Michael Taft: Even before the election has been officially announced, the debate has gotten off to a fairly dismal start. Yesterday, Labour’s Eamon Gilmore made the simple proposition that the target date for Maastricht compliance should be postponed until 2016. The reaction from Fianna Fail and Fine Gael has been extreme. You’d think Labour was proposing the end of capitalism as we know it.
Let’s get a grip on the real world. The IMF released an analysis of the Government’s four-year plan last December and assessed its potential to repair public finances. They found that by 2014, the deficit would be -5.1 percent of GDP (the Government is aiming for -2.8 percent). By 2015, it won’t be a whole lot better. The rate of deficit reduction slows to -4.8 percent. If this rate holds in subsequent years, Maastricht compliance won’t be achieved even by the end of the decade.
This shouldn’t be too surprising. The ESRI signalled that under a low-growth scenario, the deficit would still be below the Maastricht guideline by the end of decade.
So all Labour is acknowledging is what everyone knows (though only a few will say so publicly).
Why is this happening? Because the weight of the austerity programme is crushing growth. The IMF projects average annual growth up to 2014 to be 2.1 percent compared to the Government’s 2.8 percent. This lower growth projection will result in stubbornly high unemployment – estimated to be 11 percent in 2015 by the IMF. This burden, along with sluggish income growth, undermines the targets in the Government’s four-year plan.
John McHale refers to this in a thoughtful article in the Sunday Business Post. He posits three conditions to achieving debt stabilisation and regaining market confidence. First, a credible deficit-reduction plan; second, assurance that there are no additional losses on our banks’ balance sheets, and third, that nominal GDP growth ‘evolve broadly in line envisioned in recent IMF, ESRI and government forecasts’.

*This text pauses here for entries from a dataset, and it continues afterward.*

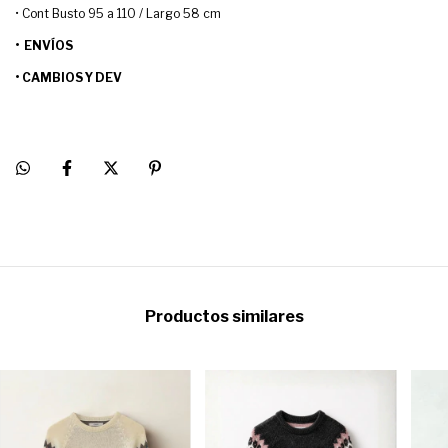
• Cont Busto 95 a 110 / Largo 58 cm
• ENVÍOS
• CAMBIOS Y DEV
Productos similares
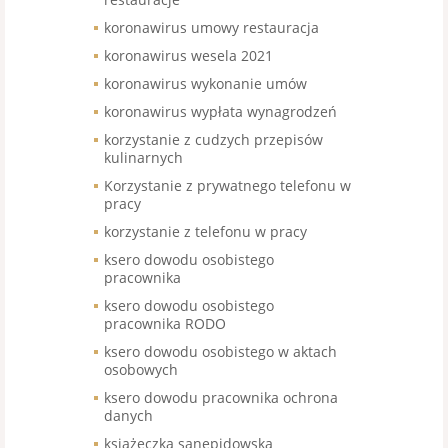
koronawirus umowy restauracja
koronawirus wesela 2021
koronawirus wykonanie umów
koronawirus wypłata wynagrodzeń
korzystanie z cudzych przepisów
kulinarnych
Korzystanie z prywatnego telefonu w
pracy
korzystanie z telefonu w pracy
ksero dowodu osobistego
pracownika
ksero dowodu osobistego
pracownika RODO
ksero dowodu osobistego w aktach
osobowych
ksero dowodu pracownika ochrona
danych
książeczka sanepidowska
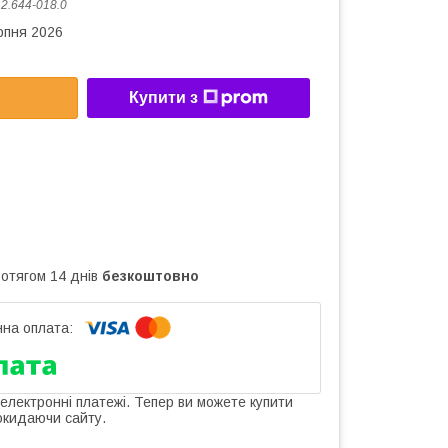
:
2.644-018.0
рпня 2026
Купити з
ротягом 14 днів
безкоштовно
 електронні платежі. Тепер ви можете купити
окидаючи сайту.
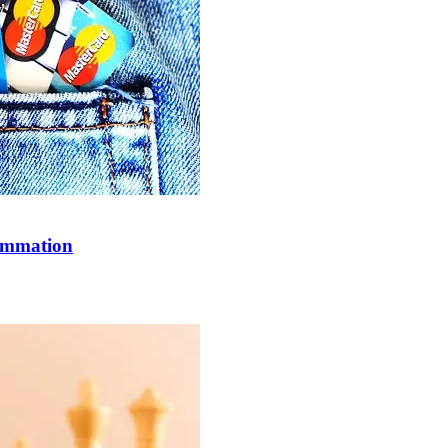
sommation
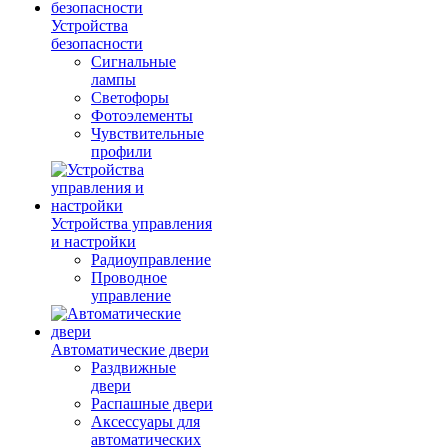
Устройства
безопасности
Сигнальные
лампы
Светофоры
Фотоэлементы
Чувствительные
профили
Устройства управления
и настройки
Радиоуправление
Проводное
управление
Автоматические двери
Раздвижные
двери
Распашные двери
Аксессуары для
автоматических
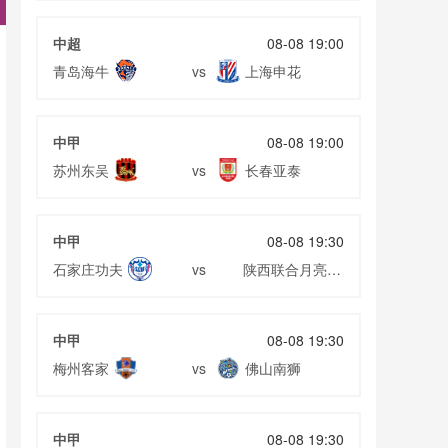
05月21日 全国游泳冠军赛男子100米自由泳预赛 潘
中超
08-08 19:00
展乐 全场录像回放
05月21日 卡利亚里vs威尼斯 全场录像回放
青岛海牛
上海申花
vs
05月20日 帕尔马vs那不勒斯 全场录像
05月20日 塞尔塔vs巴列卡诺 全场录像回放
05月20日 佛罗伦萨vs博洛尼亚 全场录像
中甲
08-08 19:00
05月19日 热那亚vs亚特兰大 全场录像回放
苏州东吴
长春亚泰
vs
中甲
08-08 19:30
石家庄功夫
陕西联合月亮泊
vs
队
中甲
08-08 19:30
梅州客家
佛山南狮
vs
中甲
08-08 19:30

Regarding the first, we don’t have such a plan (austerity, as we have seen in the past two years, only deflates income and growth, but not debt); regarding the second – the markets continue to be wary and only the most stringent tests will assure them. Regarding the third point, however, we have a problem as the IMF, ESRI and government forecasts are telling us different things. Here are the latest nominal growth projections over the next two years:
Government: 6.8 percent
ESRI: 4.2 percent
IMF: 4.0 percent
EU: 4.0 percent
The IMF and EU project that nominal GDP growth will be 40 percent less than what the Government is hoping for. The ESRI’s projection isn’t a whole lot better.
But when it comes to GNP – the driver of most tax revenue and, therefore, the key to deficit reduction - the gap between the forecasts widen considerably.
Government: 5.6 percent
EU: 1.2 percent
ESRI: 0.8 percent
IMF: 0.5 percent
Now we can see why both the EU and IMF projections show the Government’s four-year plan will fail. Anaemic growth and high unemployment is a sure-fire recipe for high deficits and rising debt.
So when Labour calls for the Maastricht target deadline be postponed until 2016, all they are doing is taking a realistic account of the actually existing economy. Indeed, under current policy that deadline won’t be reached even by then.
If the argument centres on deadlines then it will be a dismal debate. Instead, what we need is a debate over a substantial and sustained investment drive (the only means to create sustainable growth that will translate into deficit-reduction) and alternatives to austerity measures.
That debate has yet to start in earnest.